Records drawn from a dataset:
# # # # # # #

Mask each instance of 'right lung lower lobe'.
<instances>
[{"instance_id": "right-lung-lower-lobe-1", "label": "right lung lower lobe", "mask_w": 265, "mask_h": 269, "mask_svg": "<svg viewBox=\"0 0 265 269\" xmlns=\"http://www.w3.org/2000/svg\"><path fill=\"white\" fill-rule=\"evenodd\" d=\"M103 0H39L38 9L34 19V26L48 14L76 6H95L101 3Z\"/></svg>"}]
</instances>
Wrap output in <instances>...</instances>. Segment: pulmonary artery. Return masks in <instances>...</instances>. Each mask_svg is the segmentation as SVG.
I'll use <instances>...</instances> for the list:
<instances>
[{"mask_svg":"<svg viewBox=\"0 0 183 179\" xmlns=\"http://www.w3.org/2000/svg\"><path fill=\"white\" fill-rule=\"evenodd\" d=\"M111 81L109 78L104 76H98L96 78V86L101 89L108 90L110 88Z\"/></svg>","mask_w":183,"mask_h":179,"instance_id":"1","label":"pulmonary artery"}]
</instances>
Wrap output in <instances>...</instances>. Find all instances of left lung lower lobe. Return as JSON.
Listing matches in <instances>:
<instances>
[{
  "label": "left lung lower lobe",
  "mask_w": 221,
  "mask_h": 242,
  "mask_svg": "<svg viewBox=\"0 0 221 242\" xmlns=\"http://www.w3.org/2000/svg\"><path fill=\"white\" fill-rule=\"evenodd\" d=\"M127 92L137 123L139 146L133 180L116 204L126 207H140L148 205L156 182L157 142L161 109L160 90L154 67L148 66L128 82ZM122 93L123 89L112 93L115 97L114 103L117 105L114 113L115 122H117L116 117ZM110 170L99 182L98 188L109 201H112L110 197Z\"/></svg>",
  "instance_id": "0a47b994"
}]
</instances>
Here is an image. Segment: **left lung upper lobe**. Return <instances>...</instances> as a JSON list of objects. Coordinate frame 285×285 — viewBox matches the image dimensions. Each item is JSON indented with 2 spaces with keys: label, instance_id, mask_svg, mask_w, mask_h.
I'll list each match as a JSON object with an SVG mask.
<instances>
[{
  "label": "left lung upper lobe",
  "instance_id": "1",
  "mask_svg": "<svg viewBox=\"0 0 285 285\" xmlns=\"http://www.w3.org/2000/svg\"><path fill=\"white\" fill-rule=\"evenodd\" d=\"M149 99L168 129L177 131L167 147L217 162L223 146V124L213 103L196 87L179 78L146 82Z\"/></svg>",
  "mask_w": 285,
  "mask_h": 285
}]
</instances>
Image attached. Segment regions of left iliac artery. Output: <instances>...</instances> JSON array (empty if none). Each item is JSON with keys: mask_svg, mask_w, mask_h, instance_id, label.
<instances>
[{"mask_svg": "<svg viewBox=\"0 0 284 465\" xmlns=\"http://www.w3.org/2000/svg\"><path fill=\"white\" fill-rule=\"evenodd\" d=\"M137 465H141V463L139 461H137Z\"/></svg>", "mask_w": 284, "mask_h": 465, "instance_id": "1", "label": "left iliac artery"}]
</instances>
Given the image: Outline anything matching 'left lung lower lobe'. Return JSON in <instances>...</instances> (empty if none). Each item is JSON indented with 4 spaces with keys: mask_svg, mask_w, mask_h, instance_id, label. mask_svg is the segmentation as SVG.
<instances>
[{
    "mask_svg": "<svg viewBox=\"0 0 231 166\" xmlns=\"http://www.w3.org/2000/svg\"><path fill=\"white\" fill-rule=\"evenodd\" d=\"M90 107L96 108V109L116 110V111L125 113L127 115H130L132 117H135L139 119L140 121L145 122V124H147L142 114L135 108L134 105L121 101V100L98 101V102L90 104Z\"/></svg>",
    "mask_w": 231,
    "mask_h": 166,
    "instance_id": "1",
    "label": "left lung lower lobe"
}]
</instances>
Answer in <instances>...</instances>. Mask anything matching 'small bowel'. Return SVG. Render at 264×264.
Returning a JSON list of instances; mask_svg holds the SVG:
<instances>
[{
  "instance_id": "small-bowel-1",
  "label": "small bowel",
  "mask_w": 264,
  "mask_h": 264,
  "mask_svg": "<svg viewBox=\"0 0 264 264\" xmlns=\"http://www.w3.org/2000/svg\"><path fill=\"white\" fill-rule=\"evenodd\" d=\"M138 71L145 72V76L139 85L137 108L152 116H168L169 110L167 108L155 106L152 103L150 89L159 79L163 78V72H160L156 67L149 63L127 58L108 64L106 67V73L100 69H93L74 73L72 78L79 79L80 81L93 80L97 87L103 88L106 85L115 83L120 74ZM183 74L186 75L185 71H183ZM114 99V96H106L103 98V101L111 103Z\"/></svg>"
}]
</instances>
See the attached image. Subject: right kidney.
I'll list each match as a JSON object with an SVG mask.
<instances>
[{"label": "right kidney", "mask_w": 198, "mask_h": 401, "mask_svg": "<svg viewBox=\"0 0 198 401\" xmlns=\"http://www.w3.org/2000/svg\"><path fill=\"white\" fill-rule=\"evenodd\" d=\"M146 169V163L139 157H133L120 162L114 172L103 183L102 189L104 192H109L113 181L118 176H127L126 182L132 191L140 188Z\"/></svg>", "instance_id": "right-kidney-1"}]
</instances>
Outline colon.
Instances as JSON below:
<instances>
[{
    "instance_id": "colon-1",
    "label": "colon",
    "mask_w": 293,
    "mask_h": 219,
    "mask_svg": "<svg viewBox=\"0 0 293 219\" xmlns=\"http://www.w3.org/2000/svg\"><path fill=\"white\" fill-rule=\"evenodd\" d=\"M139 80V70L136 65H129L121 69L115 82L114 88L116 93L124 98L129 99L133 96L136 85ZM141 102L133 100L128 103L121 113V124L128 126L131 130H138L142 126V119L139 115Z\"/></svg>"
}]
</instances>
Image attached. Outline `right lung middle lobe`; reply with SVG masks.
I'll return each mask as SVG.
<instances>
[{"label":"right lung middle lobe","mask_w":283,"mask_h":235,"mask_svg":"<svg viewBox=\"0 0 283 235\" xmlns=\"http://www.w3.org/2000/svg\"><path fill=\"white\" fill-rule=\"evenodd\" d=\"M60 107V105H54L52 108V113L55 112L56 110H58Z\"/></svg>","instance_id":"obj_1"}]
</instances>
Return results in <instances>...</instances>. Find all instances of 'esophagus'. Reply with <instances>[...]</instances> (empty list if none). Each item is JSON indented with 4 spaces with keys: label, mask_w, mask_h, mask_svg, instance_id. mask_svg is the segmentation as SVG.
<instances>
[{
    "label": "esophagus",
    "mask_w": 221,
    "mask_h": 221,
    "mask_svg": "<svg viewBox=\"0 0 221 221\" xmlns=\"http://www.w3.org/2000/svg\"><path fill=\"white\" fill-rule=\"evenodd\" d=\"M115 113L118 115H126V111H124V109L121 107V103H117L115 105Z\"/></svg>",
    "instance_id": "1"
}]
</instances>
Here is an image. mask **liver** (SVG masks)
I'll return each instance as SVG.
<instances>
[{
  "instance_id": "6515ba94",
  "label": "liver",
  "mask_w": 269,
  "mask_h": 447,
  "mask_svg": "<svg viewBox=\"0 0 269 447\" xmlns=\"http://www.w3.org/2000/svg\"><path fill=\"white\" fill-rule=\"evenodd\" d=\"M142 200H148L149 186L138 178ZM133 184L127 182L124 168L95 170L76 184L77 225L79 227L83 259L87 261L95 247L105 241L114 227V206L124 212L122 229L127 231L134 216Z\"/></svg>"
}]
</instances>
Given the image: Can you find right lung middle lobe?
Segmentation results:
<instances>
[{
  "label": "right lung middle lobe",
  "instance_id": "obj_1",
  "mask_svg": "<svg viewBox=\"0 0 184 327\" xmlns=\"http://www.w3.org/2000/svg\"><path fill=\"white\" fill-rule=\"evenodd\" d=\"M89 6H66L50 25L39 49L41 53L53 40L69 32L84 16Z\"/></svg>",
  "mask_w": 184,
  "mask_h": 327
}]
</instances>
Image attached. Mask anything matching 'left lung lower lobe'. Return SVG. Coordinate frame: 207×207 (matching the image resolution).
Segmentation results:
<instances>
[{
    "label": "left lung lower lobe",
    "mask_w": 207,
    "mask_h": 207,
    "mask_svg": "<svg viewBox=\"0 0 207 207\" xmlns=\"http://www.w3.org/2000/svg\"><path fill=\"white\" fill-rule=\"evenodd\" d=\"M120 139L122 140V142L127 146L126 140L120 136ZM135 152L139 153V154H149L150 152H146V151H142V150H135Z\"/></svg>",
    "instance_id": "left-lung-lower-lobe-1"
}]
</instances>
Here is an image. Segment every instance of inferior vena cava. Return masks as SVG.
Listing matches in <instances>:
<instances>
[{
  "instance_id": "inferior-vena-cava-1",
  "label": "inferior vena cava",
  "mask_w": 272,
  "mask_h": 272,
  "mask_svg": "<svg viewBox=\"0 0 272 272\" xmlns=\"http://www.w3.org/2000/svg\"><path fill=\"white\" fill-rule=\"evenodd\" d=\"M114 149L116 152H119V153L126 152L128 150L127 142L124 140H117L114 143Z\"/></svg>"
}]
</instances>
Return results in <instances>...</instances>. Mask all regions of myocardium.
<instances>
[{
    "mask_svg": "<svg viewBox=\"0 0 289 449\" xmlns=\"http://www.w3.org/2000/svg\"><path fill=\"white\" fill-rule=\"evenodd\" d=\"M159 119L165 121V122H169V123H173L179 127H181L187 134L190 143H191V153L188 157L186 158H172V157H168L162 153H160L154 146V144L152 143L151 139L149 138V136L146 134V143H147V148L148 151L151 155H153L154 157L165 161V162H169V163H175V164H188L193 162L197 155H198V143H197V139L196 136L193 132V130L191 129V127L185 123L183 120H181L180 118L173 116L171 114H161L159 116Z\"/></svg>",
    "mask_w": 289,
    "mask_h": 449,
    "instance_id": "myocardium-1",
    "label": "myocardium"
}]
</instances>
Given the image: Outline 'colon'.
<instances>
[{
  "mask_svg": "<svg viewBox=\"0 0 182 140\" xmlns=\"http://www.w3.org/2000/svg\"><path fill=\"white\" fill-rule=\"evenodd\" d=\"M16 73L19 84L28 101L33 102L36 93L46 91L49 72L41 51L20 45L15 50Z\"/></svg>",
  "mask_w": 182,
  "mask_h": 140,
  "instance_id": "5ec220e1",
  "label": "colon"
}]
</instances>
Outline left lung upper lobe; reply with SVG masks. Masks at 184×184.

# # # # # # #

*Work to complete*: Reproduce only the lines running from the one that contains "Given the image: Outline 'colon'." to the last line of the records.

*Your solution*:
Given the image: Outline 'colon'.
<instances>
[{
  "mask_svg": "<svg viewBox=\"0 0 182 140\" xmlns=\"http://www.w3.org/2000/svg\"><path fill=\"white\" fill-rule=\"evenodd\" d=\"M16 73L19 84L28 101L33 102L36 93L46 91L49 72L41 51L20 45L15 50Z\"/></svg>",
  "mask_w": 182,
  "mask_h": 140,
  "instance_id": "5ec220e1",
  "label": "colon"
}]
</instances>
Outline left lung upper lobe; reply with SVG masks. Masks at 184×184.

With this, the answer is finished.